- _WHAT IS EXPECTED_
An exact copy of every record is needed, with the pictures left out.

Collected data
◆ ◆ ◆ ◆
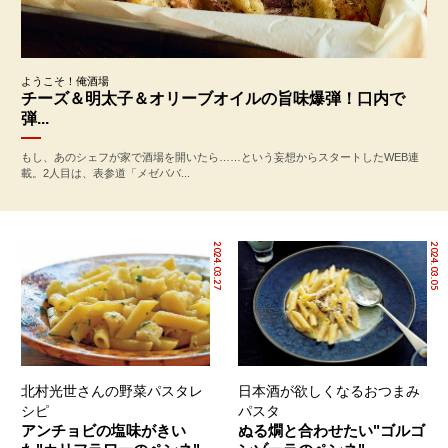
ようこそ！俺酒場
チーズ＆明太子＆オリーブオイルの旨味爆弾！口内で
弾...
もし、あのシェフが家で酒場を開いたら……という妄想からスタートしたWEB連
載。2人目は、表参道「メゼババ...
2024.03.27
2024.03.05
北村光世さんの野菜パスタレ
日本酒が欲しくなるおつまみ
シピ
パスタ
アンチョビの塩味がきい
ぬる燗と合わせたい"ゴルゴ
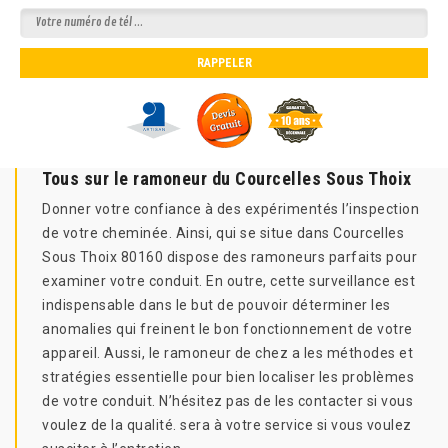
Tous sur le ramoneur du Courcelles Sous Thoix
Donner votre confiance à des expérimentés l’inspection
de votre cheminée. Ainsi, qui se situe dans Courcelles
Sous Thoix 80160 dispose des ramoneurs parfaits pour
examiner votre conduit. En outre, cette surveillance est
indispensable dans le but de pouvoir déterminer les
anomalies qui freinent le bon fonctionnement de votre
appareil. Aussi, le ramoneur de chez a les méthodes et
stratégies essentielle pour bien localiser les problèmes
de votre conduit. N’hésitez pas de les contacter si vous
voulez de la qualité. sera à votre service si vous voulez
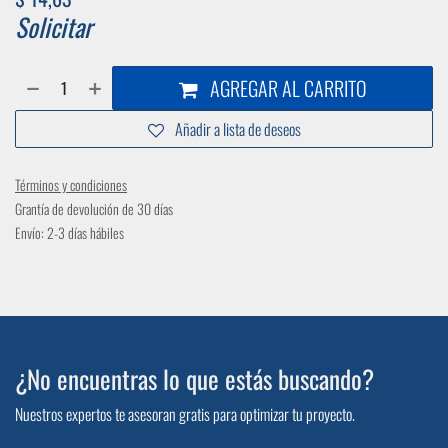
Solicitar
AGREGAR AL CARRITO
Añadir a lista de deseos
Términos y condiciones
Grantía de devolución de 30 días
Envío: 2-3 días hábiles
¿No encuentras lo que estás buscando?
Nuestros expertos te asesoran gratis para optimizar tu proyecto.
◆ ◆ ◆ ◆
- _ANSWER BOX_
ようこそ！俺酒場
チーズ＆明太子＆オリーブオイルの旨味爆弾！口内で
弾...
もし、あのシェフが家で酒場を開いたら……という妄想からスタートしたWEB連
載。2人目は、表参道「メゼババ...
2024.03.27
2024.03.05
北村光世さんの野菜パスタレ
日本酒が欲しくなるおつまみ
シピ
パスタ
アンチョビの塩味がきい
ぬる燗と合わせたい"ゴルゴ
Tous sur le ramoneur du Courcelles Sous Thoix
Donner votre confiance à des expérimentés l’inspection
de votre cheminée. Ainsi, qui se situe dans Courcelles
Sous Thoix 80160 dispose des ramoneurs parfaits pour
examiner votre conduit. En outre, cette surveillance est
indispensable dans le but de pouvoir déterminer les
anomalies qui freinent le bon fonctionnement de votre
appareil. Aussi, le ramoneur de chez a les méthodes et
stratégies essentielle pour bien localiser les problèmes
de votre conduit. N’hésitez pas de les contacter si vous
voulez de la qualité. sera à votre service si vous voulez
Solicitar
AGREGAR AL CARRITO
Añadir a lista de deseos
Términos y condiciones
Grantía de devolución de 30 días
Envío: 2-3 días hábiles
¿No encuentras lo que estás buscando?
Nuestros expertos te asesoran gratis para optimizar tu proyecto.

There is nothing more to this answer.